Chinas Belt&Road Initiative (BRI) steht in Asien zunehmend vor demokratischen Strassensperren. Zuerst hatten die Wähler in Sri Lanka die chinafreundliche Rajapakse-Regierung abgewählt; dann folgte in diesem Jahr Malaysia. In beiden Ländern argwöhnte eine Mehrheit des Stimmvolks, dass die riesigen Infrastrukturprojekte chinesischer Firmen zur Schuldenfalle zu werden drohten.
Gegen China-Hörigkeit und Amtsmissbrauch
Nun hat mit den Malediven ein weiteres Land einen chinahörigen Präsidenten weggewählt. Am Sonntag gaben knapp 60 Prozent der Malediver ihre Stimme dem Kandidaten der Oppositionsallianz, Ibrahim Solih. Sie verweigerten der regierenden „Progressive Party of Maledives“ und Staatspräsident Abdullah Yameen eine zweite Amtszeit. Da sich nur zwei Kandidaten gegenüberstanden, verkürzte sich das mehrstufige Wahlverfahren auf einen direkten Ausstich zwischen den Zwei.

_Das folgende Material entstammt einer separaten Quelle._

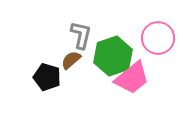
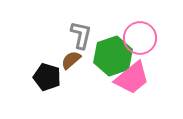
pink circle: moved 18 px left
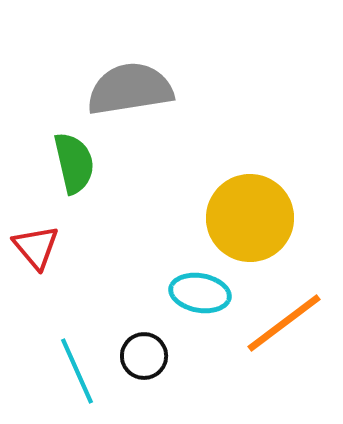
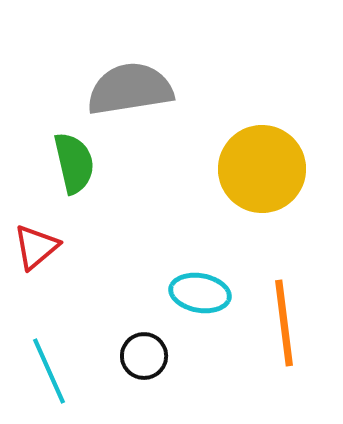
yellow circle: moved 12 px right, 49 px up
red triangle: rotated 30 degrees clockwise
orange line: rotated 60 degrees counterclockwise
cyan line: moved 28 px left
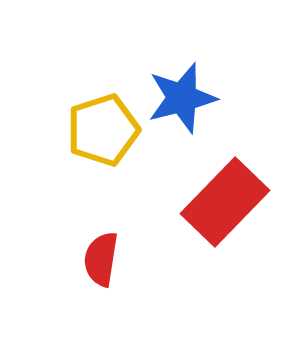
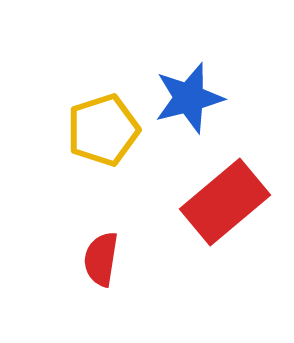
blue star: moved 7 px right
red rectangle: rotated 6 degrees clockwise
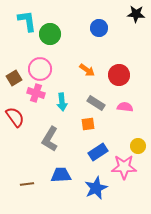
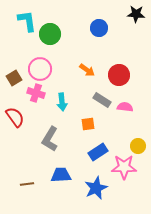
gray rectangle: moved 6 px right, 3 px up
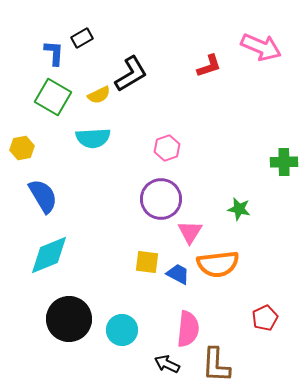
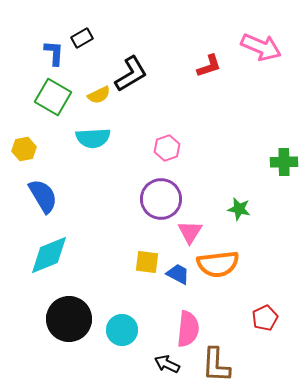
yellow hexagon: moved 2 px right, 1 px down
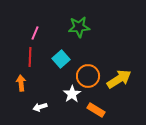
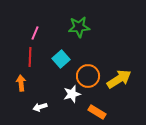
white star: rotated 18 degrees clockwise
orange rectangle: moved 1 px right, 2 px down
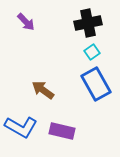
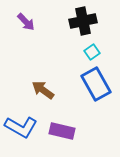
black cross: moved 5 px left, 2 px up
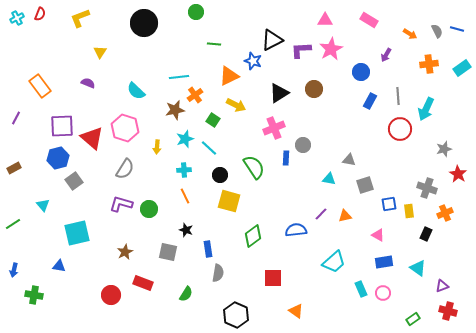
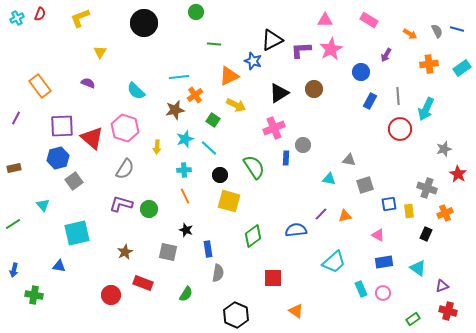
brown rectangle at (14, 168): rotated 16 degrees clockwise
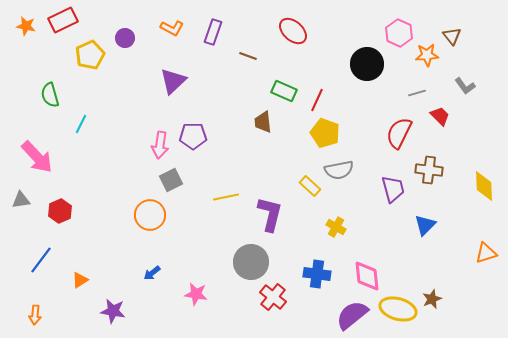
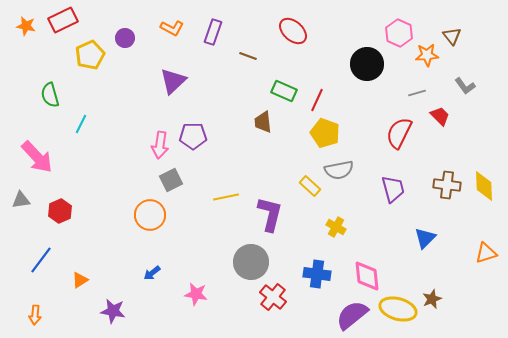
brown cross at (429, 170): moved 18 px right, 15 px down
blue triangle at (425, 225): moved 13 px down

Sowohl in Sri Lanka wie in Malaysia war China nicht der einzige Streitpunkt im Wahlkampf. Dies galt noch mehr für die Malediven. Während fünf Jahren hat Yameen die demokratischen Institutionen mit immer dreisteren Eingriffen ausgehebelt. Begonnen hatte es noch früher, als er im Jahr 2011 den amtierenden Präsidenten Mohammed Nasheed des Amtes enthob, ins Gefängnis warf und später ins Exil schickte.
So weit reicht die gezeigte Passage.